Diah, Ustadzah yang Jatuh Cinta Padaku

Diah, Ustadzah yang Jatuh Cinta Padaku

Nebula Ahmad

0

Namaku Wildan, Wildanun Mukhalladun panjangnya. Aku adalah seorang santri dari salah satu pondok pesantren terkenal se-Nusantara dan ini adalah tahun pertamaku. Kebetulan tidak ada seorang pun teman sekolahku yang mau aku ajak sekolah di Pesantren ini. Mereka bilang,

"Oi, buat apa kau masuk pesantren? Mau kerja apa kau nanti setelah lulus dari pesantren? Mau jadi ustadz?"

Kemudian mereka tertawa terpingkal-pingkal. Lucunya, tawa mereka menular kepadaku, dan akhirnya kami tertawa bersama-sama.

Aku tidak masalah dengan ejekan mereka. Aku tidak peduli mau jadi apa nanti yang penting adalah keputusan Ibuku.

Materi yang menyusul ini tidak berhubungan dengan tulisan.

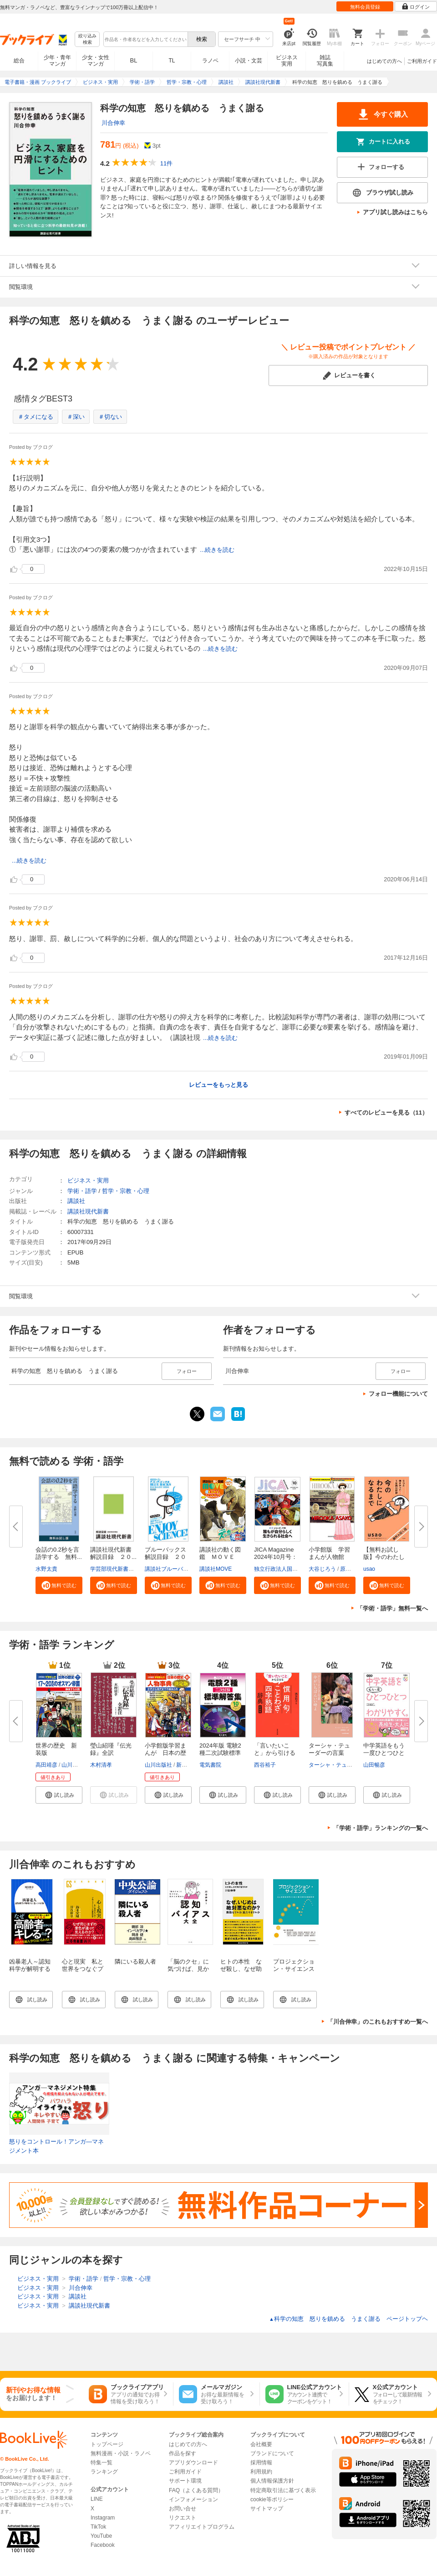  Describe the element at coordinates (88, 1211) in the screenshot. I see `講談社現代新書` at that location.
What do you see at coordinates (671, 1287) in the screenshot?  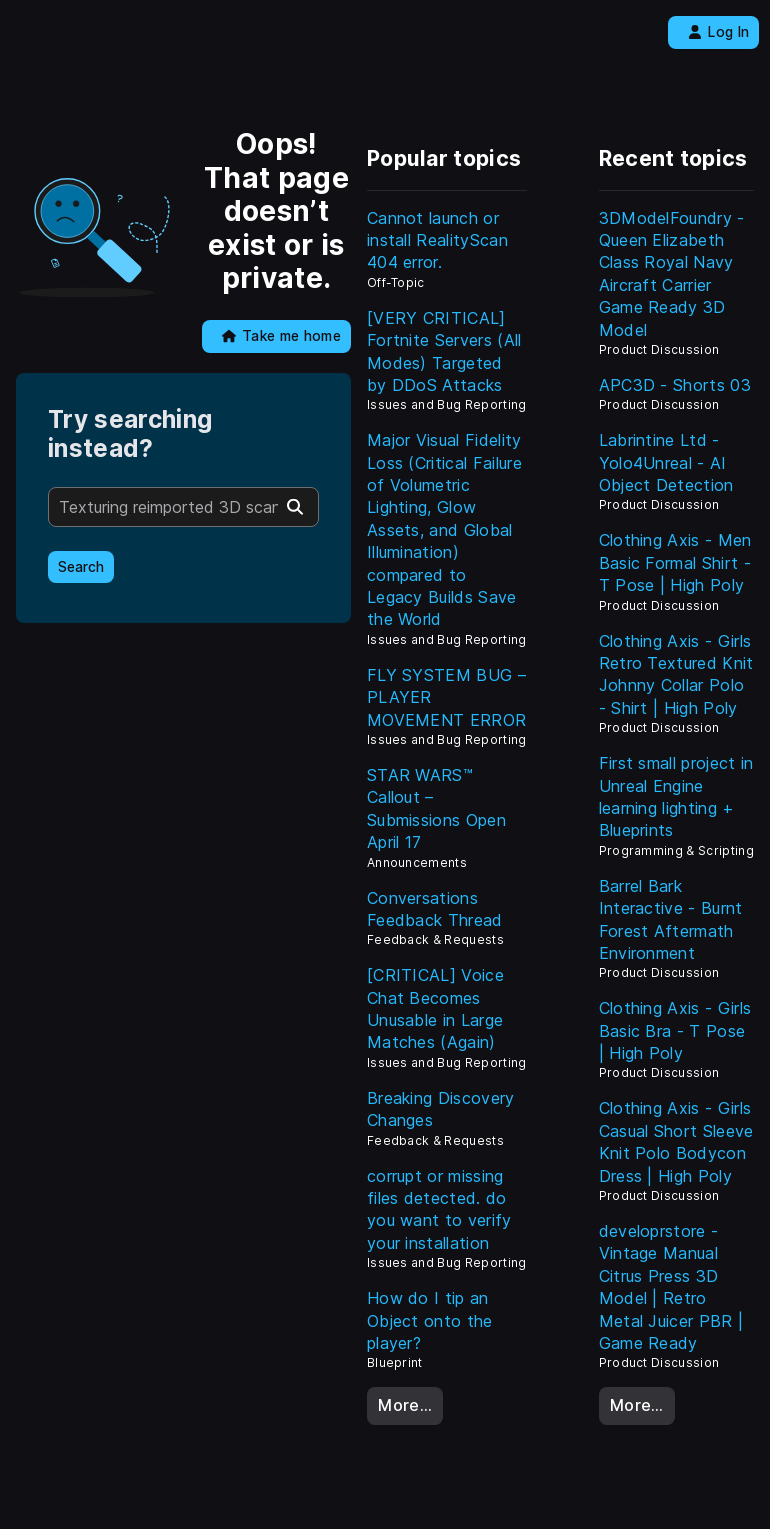 I see `developrstore - Vintage Manual Citrus Press 3D Model | Retro Metal Juicer PBR | Game Ready` at bounding box center [671, 1287].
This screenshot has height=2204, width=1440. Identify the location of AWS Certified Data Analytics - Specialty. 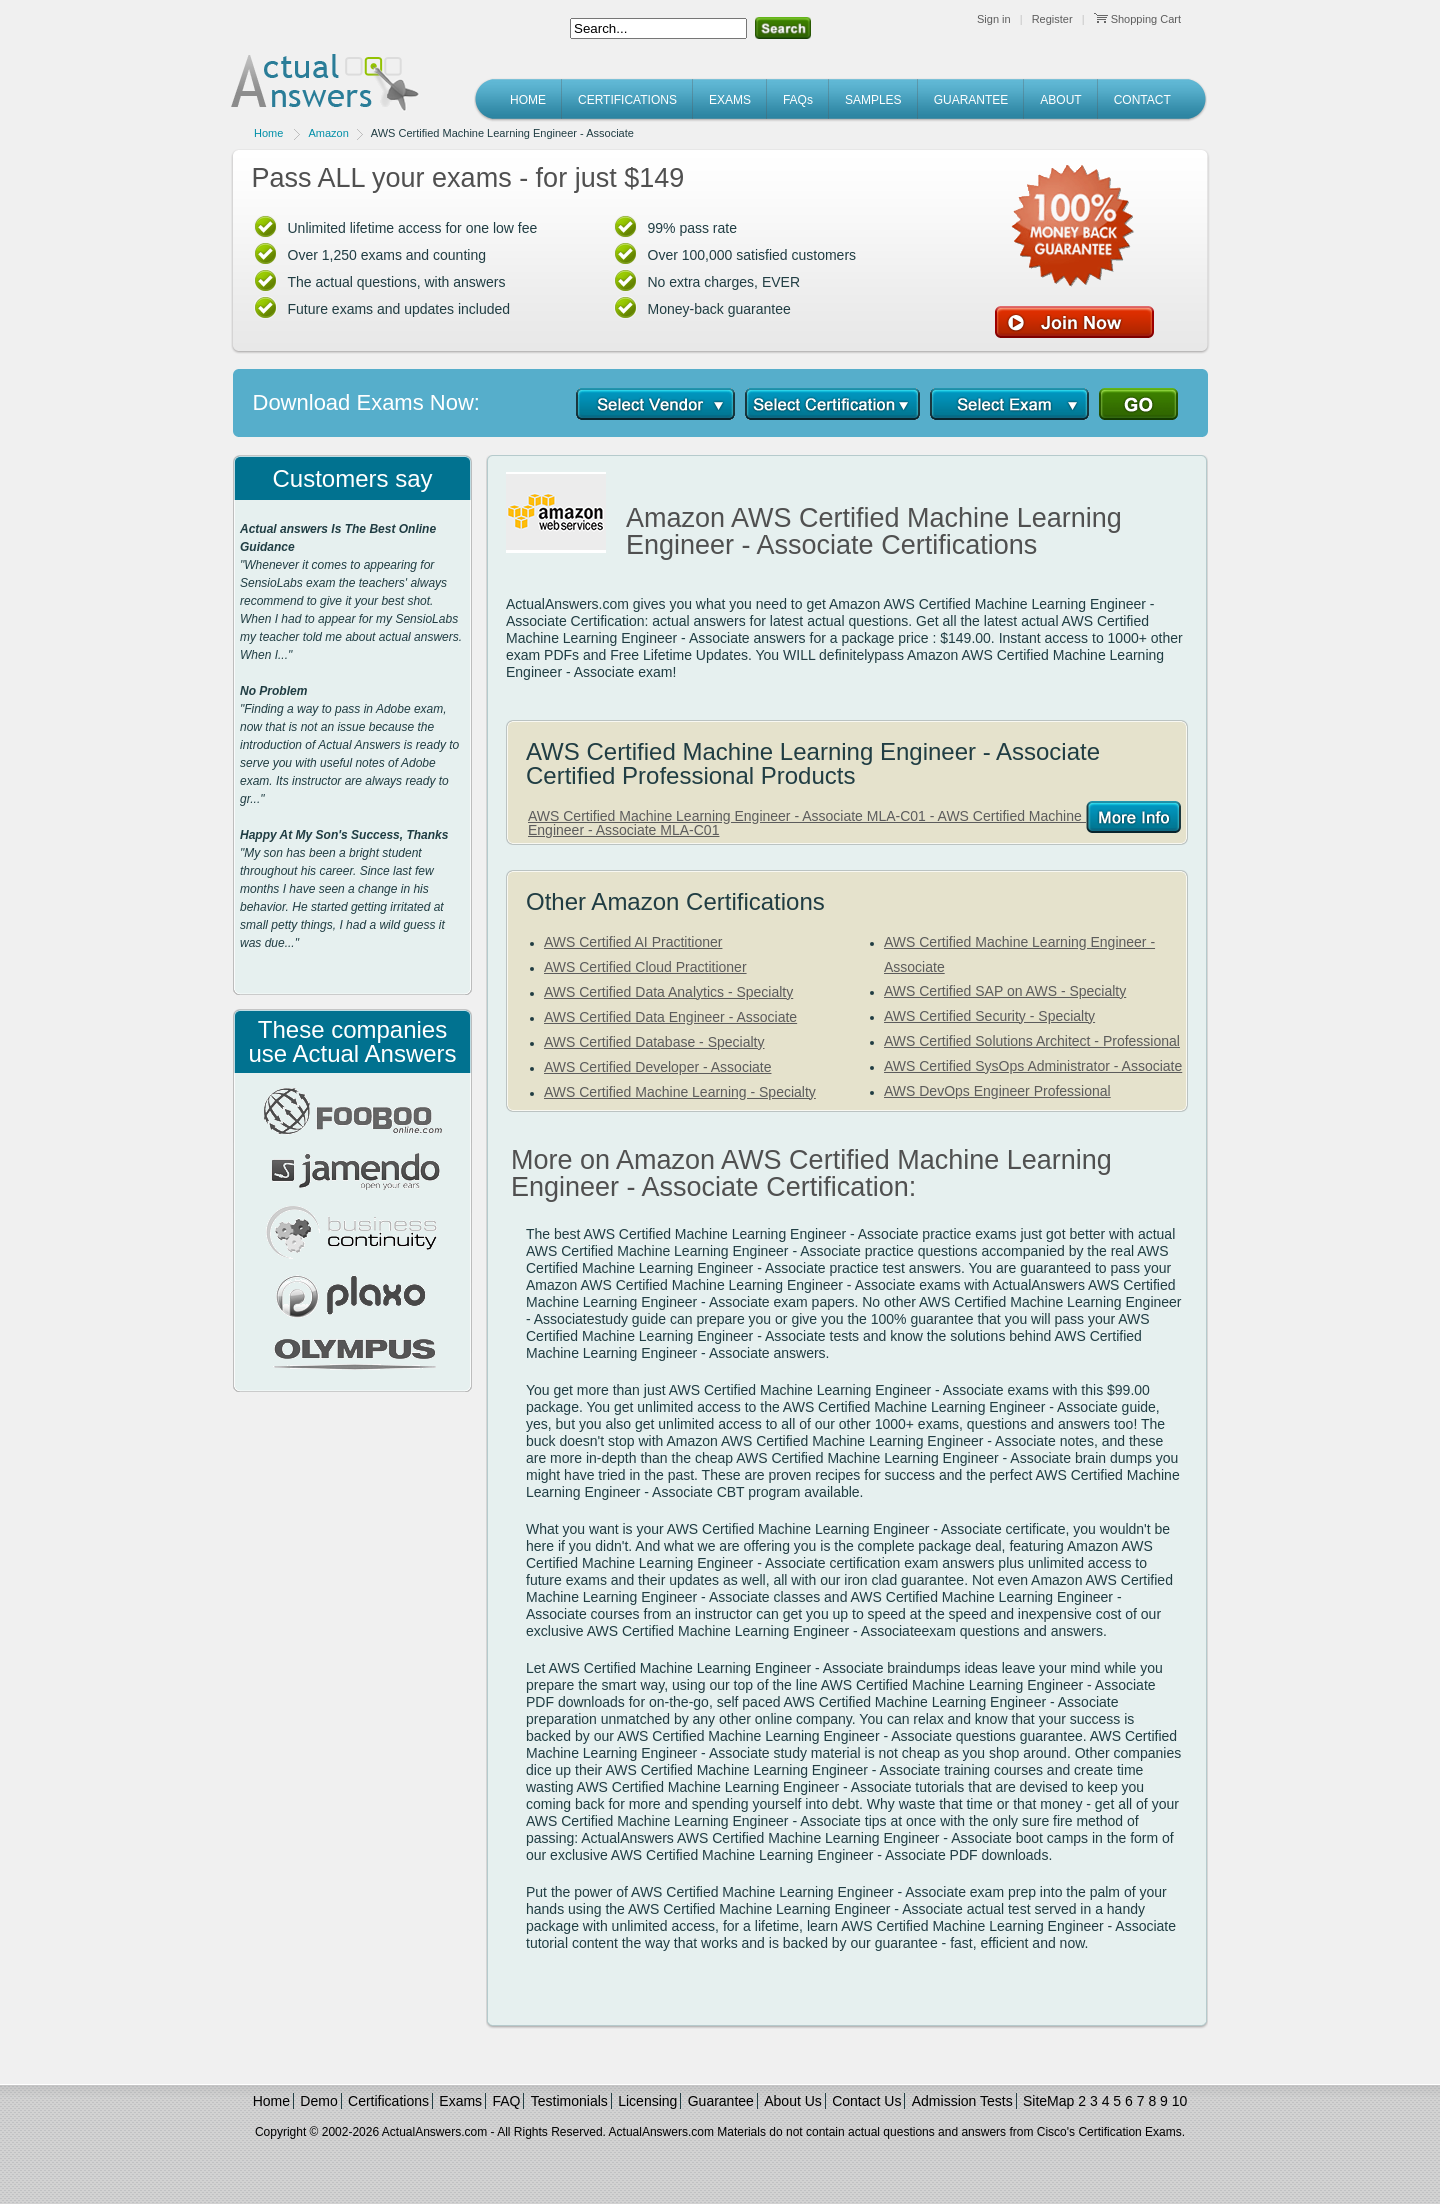 (668, 992).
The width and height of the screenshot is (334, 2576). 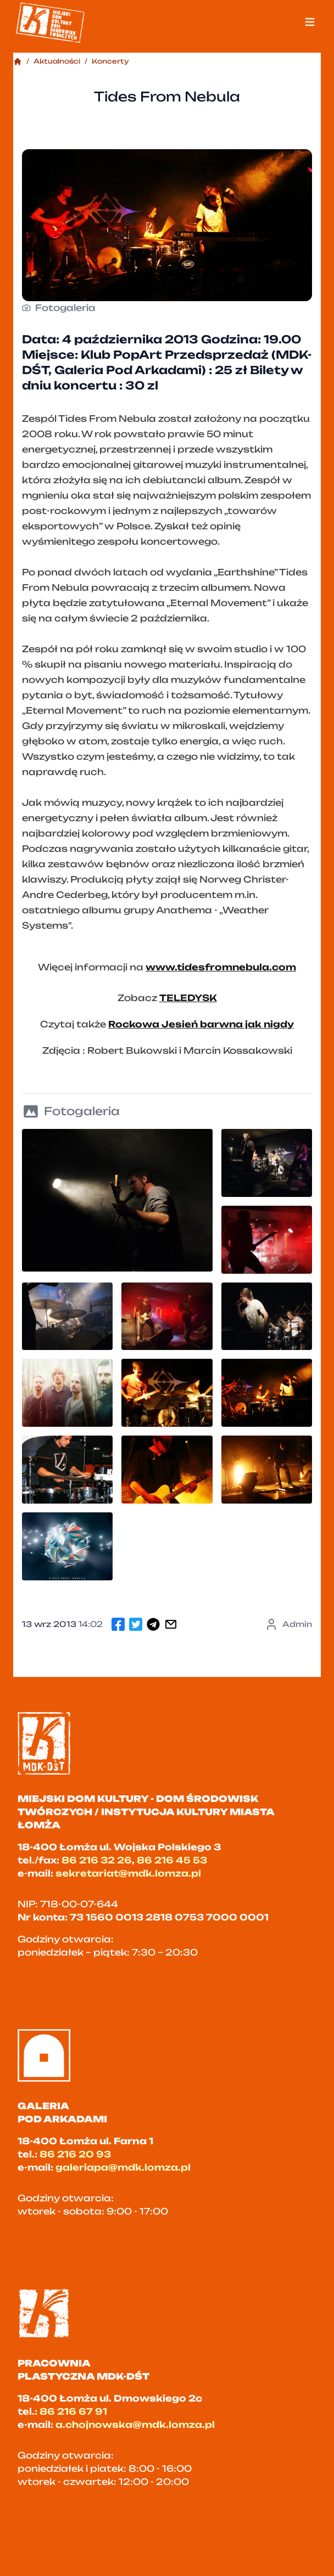 I want to click on 86 216 20 93, so click(x=75, y=2154).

Keputusan ibuku itu seperti keputusan Tuhan, tidak bisa dibantah, dan harus diikuti.

Tapi jangan salah sangka, ibuku tidak otoriter. Sebelum aku bersedia masuk ke pesantren, dia sudah mendiskusikan ini padaku. Mulanya aku memang keberatan sebab ada SMA favorit yang sedang menantiku untuk duduk dan belajar di sana. Tapi ibuku bersikeras ingin aku masuk pondok pesantren itu, dan ketika aku tanya alasannya mengapa, dia menjawab,

"Nak, masuklah pesantren. Terserah kau nanti jadi apa, yang penting ketika kau berada di titik terendah dalam hidupmu, saat apa pun yang kau bangun tiba-tiba runtuh di hadapanmu, kau tidak mengambil jalan yang salah untuk pelampiasan. Kau tahu jalan untuk kembali, kau tahu kepada siapa kau harus mengadu," katanya singkat.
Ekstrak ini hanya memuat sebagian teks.